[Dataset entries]
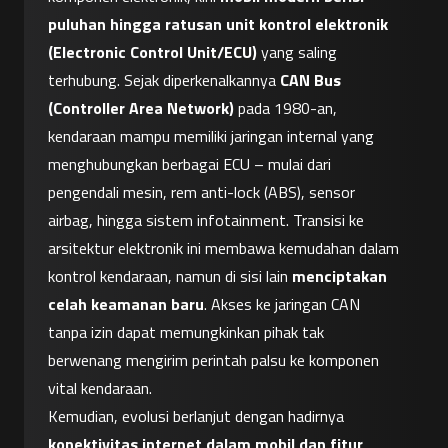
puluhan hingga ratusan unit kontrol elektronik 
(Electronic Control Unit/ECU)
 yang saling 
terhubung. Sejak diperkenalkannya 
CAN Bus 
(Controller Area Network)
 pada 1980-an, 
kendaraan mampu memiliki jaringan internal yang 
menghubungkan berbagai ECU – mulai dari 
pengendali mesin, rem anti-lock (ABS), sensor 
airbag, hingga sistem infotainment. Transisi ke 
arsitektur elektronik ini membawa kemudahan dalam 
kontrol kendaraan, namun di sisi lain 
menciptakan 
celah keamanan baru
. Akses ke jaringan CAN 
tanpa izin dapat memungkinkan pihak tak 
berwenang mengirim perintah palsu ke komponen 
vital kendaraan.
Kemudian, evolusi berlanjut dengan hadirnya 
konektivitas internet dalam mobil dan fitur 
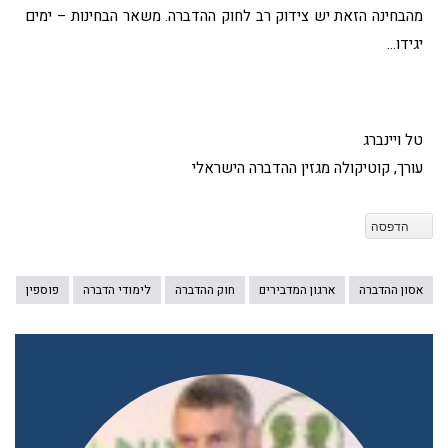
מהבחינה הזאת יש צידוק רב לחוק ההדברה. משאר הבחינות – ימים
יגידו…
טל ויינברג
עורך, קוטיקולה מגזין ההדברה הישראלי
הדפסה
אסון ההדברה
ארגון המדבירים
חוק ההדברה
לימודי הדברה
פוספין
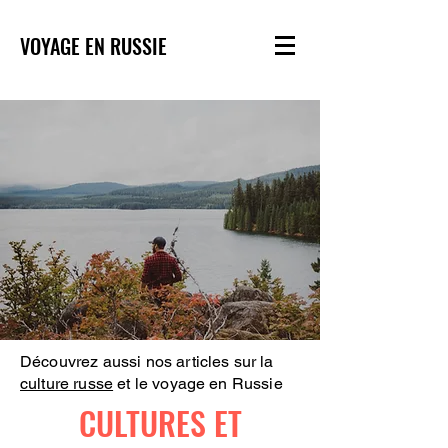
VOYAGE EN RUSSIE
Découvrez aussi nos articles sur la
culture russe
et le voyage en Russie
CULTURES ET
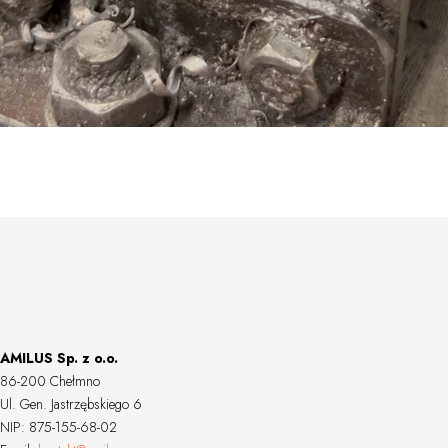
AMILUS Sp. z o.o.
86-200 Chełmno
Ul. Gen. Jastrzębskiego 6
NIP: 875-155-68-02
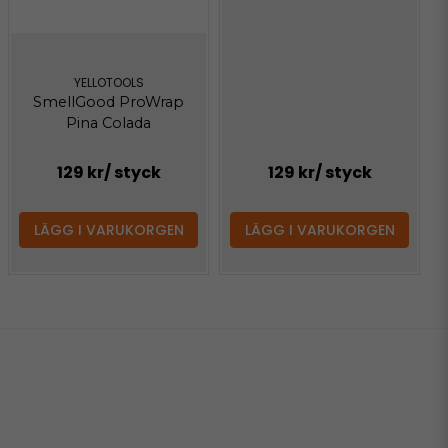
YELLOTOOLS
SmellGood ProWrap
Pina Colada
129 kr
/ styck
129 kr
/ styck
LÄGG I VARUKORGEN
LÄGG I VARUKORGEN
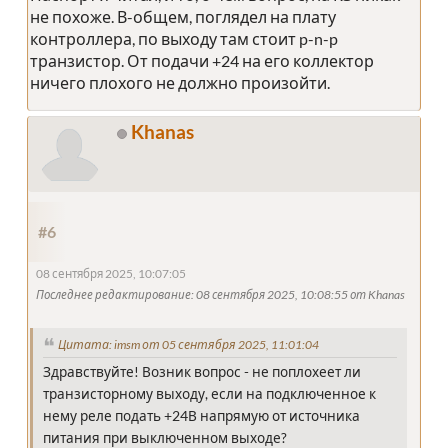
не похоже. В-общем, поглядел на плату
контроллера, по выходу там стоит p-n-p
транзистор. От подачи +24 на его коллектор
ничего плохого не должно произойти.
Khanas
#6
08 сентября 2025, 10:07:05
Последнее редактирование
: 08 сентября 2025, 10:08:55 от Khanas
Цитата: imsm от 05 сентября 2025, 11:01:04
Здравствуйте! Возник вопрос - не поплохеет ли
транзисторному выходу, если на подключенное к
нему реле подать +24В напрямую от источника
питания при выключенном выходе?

Problem statement: Tell how many lines above contain the word "yang". Give the number alone.

Result of the exercise: 2